Unfortunately, I am not always gracious in my silence. When someone says something that gets on my nerves (a frequent occurrence, since I am so easily irritated) I tend to gaze a moment too long, as if to say, “I want to say something rude, but I’m holding back–did you notice?” This may be why my family feels more oppressed than impressed by my restraint. And yet, honestly, it’s the best I can do.
I was talking to a friend about this, and she asked, bluntly, “Well, why don’t you just say what you think? Everyone has a right to be angry!”
I replied, “Yes and no. There are thoughts and feelings I need to articulate, but right now all that would come out is venom. And venting isn’t the same as sharing.” Unless I process my emotions before I express them, there’s little possibility of fruitful discussion.

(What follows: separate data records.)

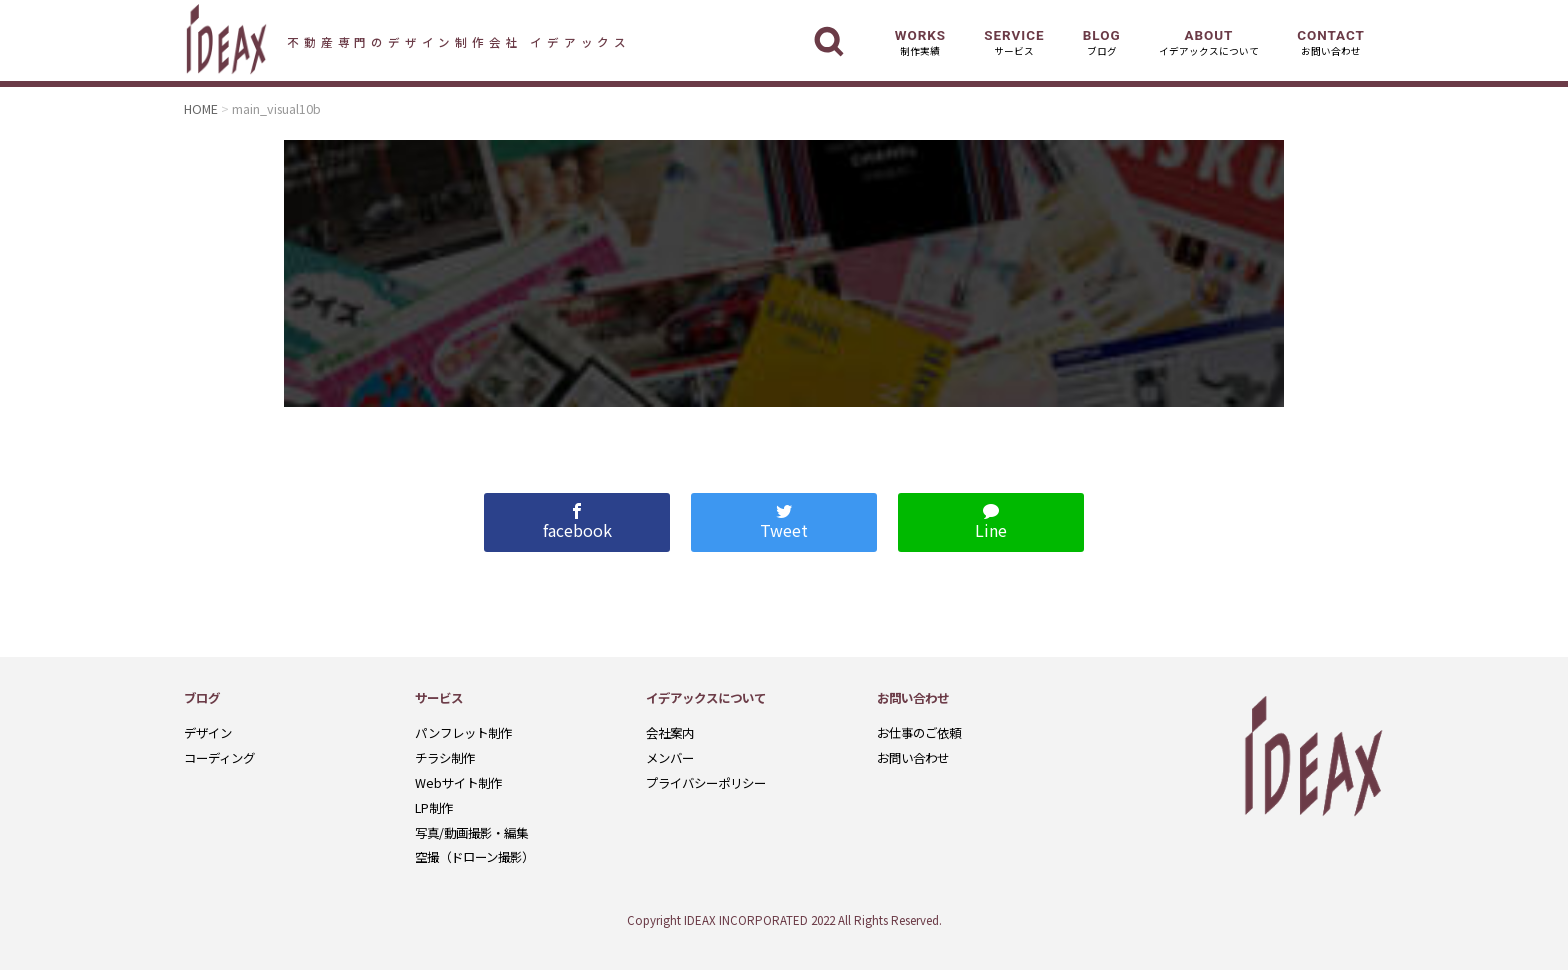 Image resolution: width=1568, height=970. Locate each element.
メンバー (670, 758)
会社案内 (670, 733)
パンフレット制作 (463, 733)
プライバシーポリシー (706, 783)
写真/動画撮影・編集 (471, 833)
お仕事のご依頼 (919, 733)
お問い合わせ (913, 758)
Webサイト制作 (458, 783)
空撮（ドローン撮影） (474, 857)
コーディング (219, 758)
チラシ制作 (445, 758)
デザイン (208, 733)
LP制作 (434, 808)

And so I carve out time alone, talk to friends and go on as many long, vigorous walks as I can. These things give me space to ask God to show new ways to look at my situation, to ask Him for insight into where and why I’m stuck, and to beg for the wisdom to know when to speak and what to say.
It hasn’t worked out perfectly. But this much I know: figuring out how to express what I feel in a way that others can hear it is a big step up from blasting them with raw feelings. “In your anger do not sin,” Paul tells the Ephesians (4:26). Sometimes the best way to make that happen is to keep my mouth shut for a time.